This exercise demonstrates several advanced concepts:

Multiple CTEs building on each other
Cross joins for benchmark comparisons
Complex boolean logic for segmentation
Practical business metrics calculation

Common Mistakes & Troubleshooting

Mistake 1: Correlated Subquery Performance Issues

Problem: Using correlated subqueries when a JOIN would be more efficient.

-- Inefficient: This subquery runs once per row
SELECT 
    customer_name,
    (
        SELECT AVG(order_amount)
        FROM orders o
        WHERE o.customer_id = c.customer_id
    ) as avg_order_amount
FROM customers c;

Solution: Use window functions or JOINs instead:

-- More efficient: Single scan with window function
SELECT DISTINCT
    c.customer_name,
    AVG(o.order_amount) OVER (PARTITION BY c.customer_id) as avg_order_amount
FROM customers c
JOIN orders o ON c.customer_id = o.customer_id;

Mistake 2: CTE Column Reference Errors

Problem: Referencing columns that don't exist in the CTE.

-- Error: total_sales isn't selected in the CTE
WITH sales_summary AS (
    SELECT rep_id, SUM(sale_amount) as sales_total
    FROM sales_transactions
    GROUP BY rep_id
)
SELECT rep_id, total_sales  -- Column doesn't exist!
FROM sales_summary;

Solution: Ensure column names match between CTE definition and usage.

Mistake 3: Recursive CTE Infinite Loops

Problem: Missing or incorrect termination conditions.

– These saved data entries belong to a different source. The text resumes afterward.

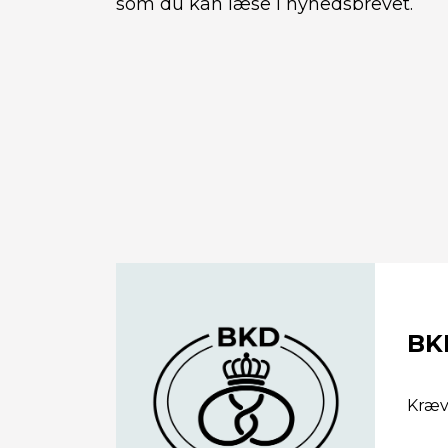
som du kan læse i nyhedsbrevet.
BK
Kræve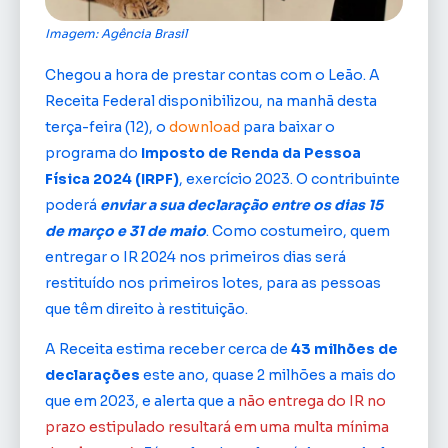
Imagem: Agência Brasil
Chegou a hora de prestar contas com o Leão. A
Receita Federal disponibilizou, na manhã desta
terça-feira (12), o
download
para baixar o
programa do
Imposto de Renda da Pessoa
Física 2024 (IRPF)
, exercício 2023. O contribuinte
poderá
enviar a sua declaração entre os dias 15
de março e 31 de maio
. Como costumeiro, quem
entregar o IR 2024 nos primeiros dias será
restituído nos primeiros lotes, para as pessoas
que têm direito à restituição.
A Receita estima receber cerca de
43 milhões de
declarações
este ano, quase 2 milhões a mais do
que em 2023, e alerta que a
não entrega do IR no
prazo estipulado resultará em uma multa mínima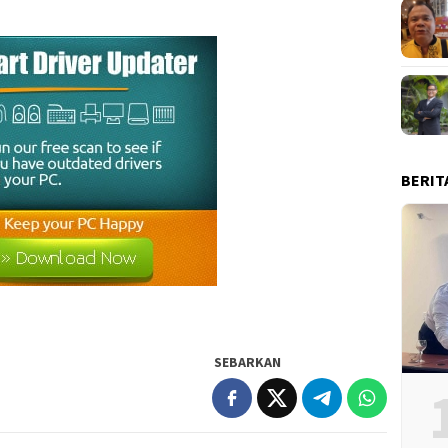
BERIT
SEBARKAN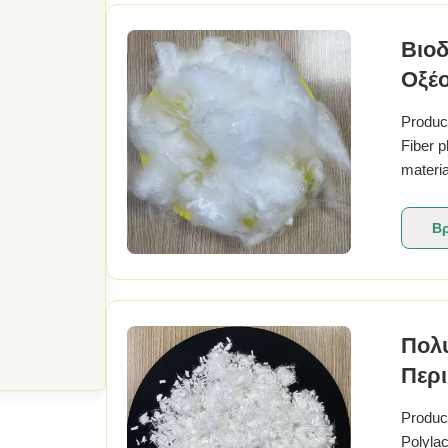
Βιο
Οξέ
Product
Fiber p
materia
enviro
classif
Βρ
Πολυ
Περι
PLA
Product
Polylac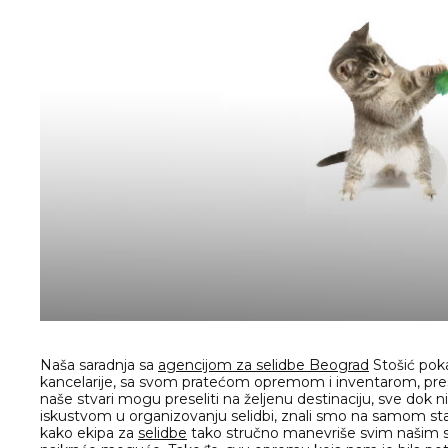
Naša saradnja sa
agencijom za selidbe Beograd
Stošić poka
kancelarije, sa svom pratećom opremom i inventarom, presel
naše stvari mogu preseliti na željenu destinaciju, sve dok ni
iskustvom u organizovanju selidbi, znali smo na samom start
kako ekipa za
selidbe
tako stručno manevriše svim našim stv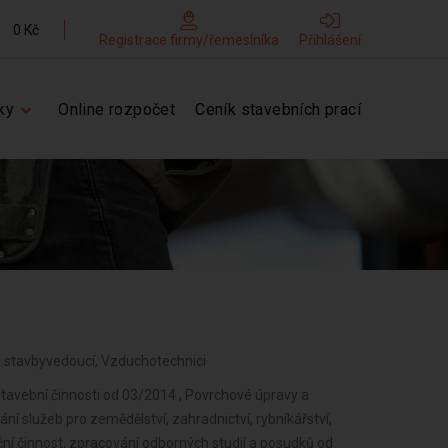
0 Kč
Registrace firmy/řemeslníka
Přihlášení
ky
Online rozpočet
Ceník stavebních prací
žby, stavbyvedoucí, Vzduchotechnici
stavební činnosti od 03/2014 , Povrchové úpravy a
ní služeb pro zemědělství, zahradnictví, rybníkářství,
ční činnost, zpracování odborných studií a posudků od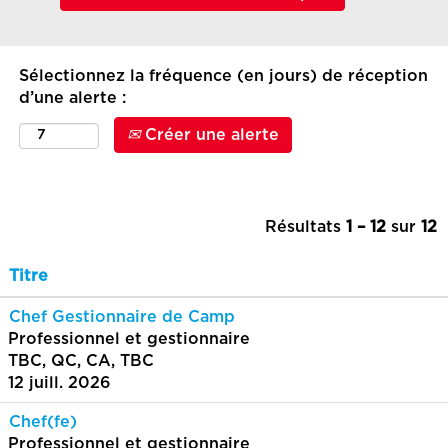
Sélectionnez la fréquence (en jours) de réception
d’une alerte :
Créer une alerte
Résultats
1 – 12
sur
12
Titre
Chef Gestionnaire de Camp
Professionnel et gestionnaire
TBC, QC, CA, TBC
12 juill. 2026
Chef(fe)
Professionnel et gestionnaire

-- Dangerous: Could loop infinitely
WITH RECURSIVE bad_recursion AS (
    SELECT employee_id, manager_id, 1 as level
    FROM employees
    WHERE manager_id IS NULL
    
    UNION ALL
    
    SELECT e.employee_id, e.manager_id, br.level + 1
    FROM employees e
    JOIN bad_recursion br ON e.manager_id = br.employee_id
    -- No termination condition!
)
SELECT * FROM bad_recursion;

Solution: Add explicit termination conditions:

WITH RECURSIVE safe_recursion AS (
    SELECT employee_id, manager_id, 1 as level
    FROM employees
    WHERE manager_id IS NULL
    
    UNION ALL
    
    SELECT e.employee_id, e.manager_id, sr.level + 1
    FROM employees e
    JOIN safe_recursion sr ON e.manager_id = sr.employee_id
    WHERE sr.level < 10  -- Prevent runaway recursion
)
SELECT * FROM safe_recursion;

Troubleshooting Tips

Test CTEs independently: Run each CTE as a separate query to verify the results before combining them.
Use EXPLAIN PLAN: Understand how your database executes complex queries to identify performance bottlenecks.
Start simple: Begin with basic subqueries and gradually add complexity.
Validate assumptions: Check that your subqueries return the expected number of rows and data types.

Summary & Next Steps

You've learned how to use subqueries and CTEs to solve complex analytical problems that would be difficult or impossible with basic SQL. Subqueries let you embed one query inside another for dynamic filtering and calculations, while CTEs provide a readable way to break complex logic into manageable steps.

Key takeaways:

Use non-correlated subqueries for single-value comparisons and filtering
Be cautious with correlated subqueries—they can impact performance significantly
CTEs improve readability and maintainability of complex queries
Recursive CTEs handle hierarchical data elegantly
Consider performance implications when choosing between subqueries, CTEs, and JOINs

Next steps in your SQL journey:

Explore advanced window functions for analytical queries
Learn about query optimization and execution plans
Study database-specific features like materialized views and table functions
Practice with real-world datasets to build confidence with complex scenarios

The techniques you've learned here form the foundation for advanced analytical SQL. With practice, you'll find yourself naturally thinking in terms of multi-step logical processes that CTEs and subqueries can elegantly express.